« la plus parfaite de toutes les oeuvres d’art est l’édification d’une vraie liberté politique » Friedrich Schiller
Accueil > Veille stratégique
18 avril 2019
Il est passé presque inaperçu, ce rapport du Fonds monétaire international publié en février, qui laisse entendre que les autorités financières sont prêtes à dévaluer le cash pour sauver le système financier d’un effondrement imminent. Le rapport, intitulé « Une politique monétaire avec des taux d’intérêt négatifs : découpler les espèces de l’argent électronique », propose de dévaluer l’argent physique (et pas seulement les dépôts bancaires) pour augmenter la marge de manœuvre des taux d’intérêt négatifs.
Les grandes institutions financières sont bien conscientes qu’un nouveau krach bancaire, encore plus dévastateur que le premier, se profile à l’horizon. Tout récemment, le ministre italien des Finances Giovanni Tria a affirmé au Forum de Boao, en Chine, qu’il craint que, contrairement à 2008, l’effondrement financier soit déclenché par le déclin économique et pas l’inverse. En effet, en cas de récession, une cascade de faillites d’entreprises pourrait déclencher un mécanisme de levier inversé dans le secteur des produits dérivés. Le plus gros risque vient de la bulle des Collateralized Loan Obligations (CLO — obligations adossées à des prêts d’entreprise).
L’accroissement du volume des CLO est dû au fait que les banques ont favorisé la demande de fortes rémunérations, gonflant ainsi le marché des CLO et abaissant bien souvent les normes, c’est-à-dire la qualité des dettes qu’elles accepteraient d’acheter. En 2018, le volume de CLO était à peu près au même niveau que les Collateralized debt obligations (CDO — obligations adossées à des actifs) de 2006, selon les données de la Securities Industry and Financial Markets Association. Si le taux de défaut sur CLO en 2018 est faible, il l’était aussi sur les CDO en 2006 et l’on sait ce qui est arrivé par la suite.
Une fois que la bulle aura éclaté, les banques centrales ne pourront plus baisser les taux, à moins de s’aventurer encore plus loin dans les taux négatifs, ce qui veut dire offrir aux banques une garantie de bénéfice sur leurs emprunts.
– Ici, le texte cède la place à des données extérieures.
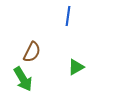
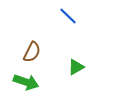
blue line: rotated 54 degrees counterclockwise
green arrow: moved 3 px right, 3 px down; rotated 40 degrees counterclockwise
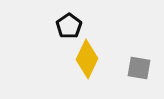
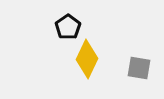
black pentagon: moved 1 px left, 1 px down
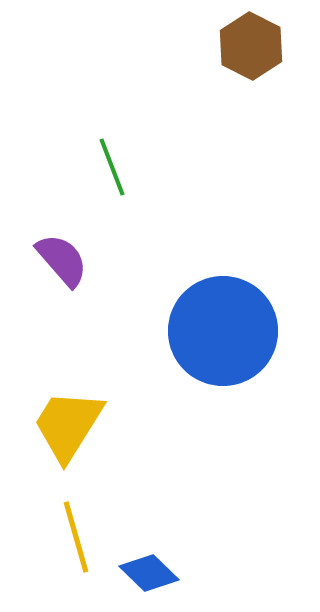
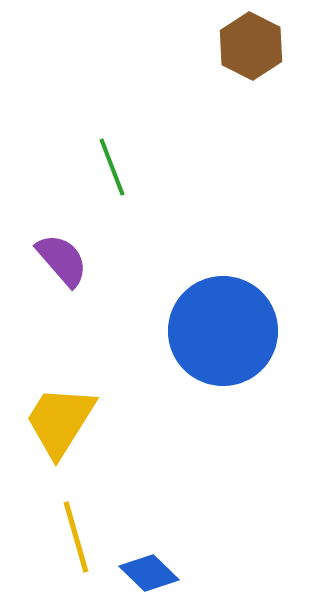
yellow trapezoid: moved 8 px left, 4 px up
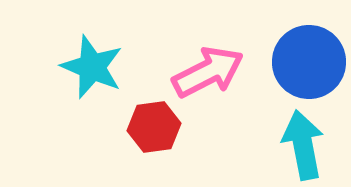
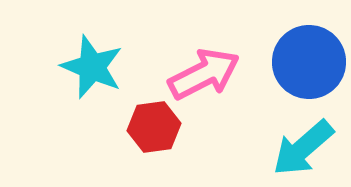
pink arrow: moved 4 px left, 2 px down
cyan arrow: moved 3 px down; rotated 120 degrees counterclockwise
Mais en cas de taux sont de plus en plus négatifs, les déposants transformeront leurs dépôts bancaires en liquidités pour éviter la dévaluation. Par conséquent, propose le rapport, pour éviter le désastre, les taux négatifs doivent aussi s’appliquer à l’argent physique.
Les auteurs reprennent ainsi une proposition de l’économiste Willem Buiter datant de 2007, prévoyant de « découpler la valeur des liquidités de la valeur de l’argent électronique et permettre la dévaluation au fil du temps des liquidités en termes d’argent électronique ».
Après avoir passé en revue les avantages et les inconvénients, le rapport conclut : « Le système est techniquement faisable et ne nécessiterait aucune modification drastique des mandats actuels ou des cadres opérationnels des banques centrales. » Toutefois, « la communication sera un élément central pour réussir l’introduction d’un tel régime » et les « réformes législatives nécessaires » doivent être soigneusement étudiées et menées à bien.
Les auteurs affirment que le système serait complètement réversible et qu’après une « normalisation suffisante des conditions économiques, on pourrait en sortir si on le veut ». Voilà pour la théorie. Mais la réalité pourrait être très différente. Le simple fait d’évoquer le « découplage » entre l’argent physique et l’argent électronique témoigne de la profonde irrationalité qui règne au sein de l’élite financière occidentale. Il est largement temps d’en finir avec ce système, en commençant par imposer une séparation bancaire du type Glass-Steagall.